### WORK TASK:
Would you print the lines below exactly, beginning at the line that has "интервью ZN.UA заявила, что" and stopping after the line that has "Memahami dasar-dasar audit i"? Only those lines, and no pictures.

### DATA SHOWN:
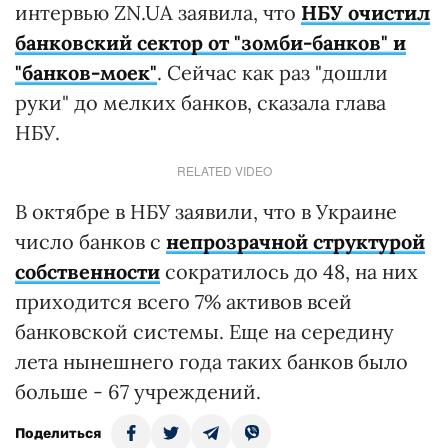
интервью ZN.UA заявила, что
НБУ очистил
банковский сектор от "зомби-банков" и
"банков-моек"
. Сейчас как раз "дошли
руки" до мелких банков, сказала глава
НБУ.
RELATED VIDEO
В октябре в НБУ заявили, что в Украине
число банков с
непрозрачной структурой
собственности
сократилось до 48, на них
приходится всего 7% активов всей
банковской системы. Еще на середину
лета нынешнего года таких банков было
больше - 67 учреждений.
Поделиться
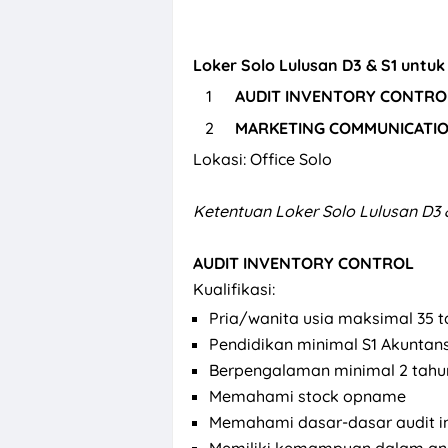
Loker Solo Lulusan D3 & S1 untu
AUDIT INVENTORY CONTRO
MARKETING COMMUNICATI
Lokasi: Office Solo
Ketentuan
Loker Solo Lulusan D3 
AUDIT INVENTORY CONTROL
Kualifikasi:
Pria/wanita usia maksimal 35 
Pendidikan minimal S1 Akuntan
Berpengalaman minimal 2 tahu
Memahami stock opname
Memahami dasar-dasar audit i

---

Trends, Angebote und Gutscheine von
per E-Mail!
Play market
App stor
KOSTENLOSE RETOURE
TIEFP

---

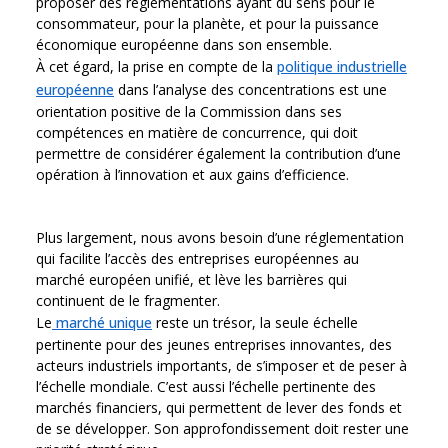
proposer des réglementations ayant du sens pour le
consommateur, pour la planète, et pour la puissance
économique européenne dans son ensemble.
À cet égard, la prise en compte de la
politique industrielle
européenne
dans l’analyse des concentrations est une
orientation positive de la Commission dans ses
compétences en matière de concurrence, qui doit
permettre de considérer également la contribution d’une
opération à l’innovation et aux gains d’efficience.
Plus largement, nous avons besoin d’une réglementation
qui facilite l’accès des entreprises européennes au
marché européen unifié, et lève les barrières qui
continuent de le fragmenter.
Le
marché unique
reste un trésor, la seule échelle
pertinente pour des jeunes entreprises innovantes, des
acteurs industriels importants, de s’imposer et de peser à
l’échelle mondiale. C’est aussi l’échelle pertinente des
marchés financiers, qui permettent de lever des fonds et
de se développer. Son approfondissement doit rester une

### RESPONSE TO THIS EXERCISE:
интервью ZN.UA заявила, что
НБУ очистил
банковский сектор от "зомби-банков" и
"банков-моек"
. Сейчас как раз "дошли
руки" до мелких банков, сказала глава
НБУ.
RELATED VIDEO
В октябре в НБУ заявили, что в Украине
число банков с
непрозрачной структурой
собственности
сократилось до 48, на них
приходится всего 7% активов всей
банковской системы. Еще на середину
лета нынешнего года таких банков было
больше - 67 учреждений.
Поделиться
Loker Solo Lulusan D3 & S1 untu
AUDIT INVENTORY CONTRO
MARKETING COMMUNICATI
Lokasi: Office Solo
Ketentuan
Loker Solo Lulusan D3 
AUDIT INVENTORY CONTROL
Kualifikasi:
Pria/wanita usia maksimal 35 
Pendidikan minimal S1 Akuntan
Berpengalaman minimal 2 tahu
Memahami stock opname
Memahami dasar-dasar audit i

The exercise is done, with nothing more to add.